[Saved entries]
· · · · · · ·

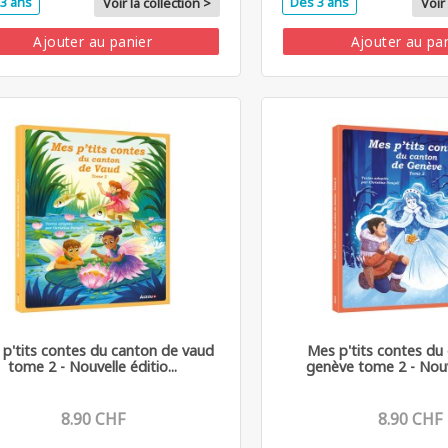
3 ans
Dès 3 ans
Voir la collection >
Voir 
Ajouter au panier
Ajouter au pa
p'tits contes du canton de vaud
Mes p'tits contes du
tome 2 - Nouvelle éditio...
genève tome 2 - Nouve
8.90 CHF
8.90 CHF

· · · · · · ·

> To do: Look over the entries above. Copy every line that contains the word "tits".

> Solution to this task:
p'tits contes du canton de vaud
Mes p'tits contes du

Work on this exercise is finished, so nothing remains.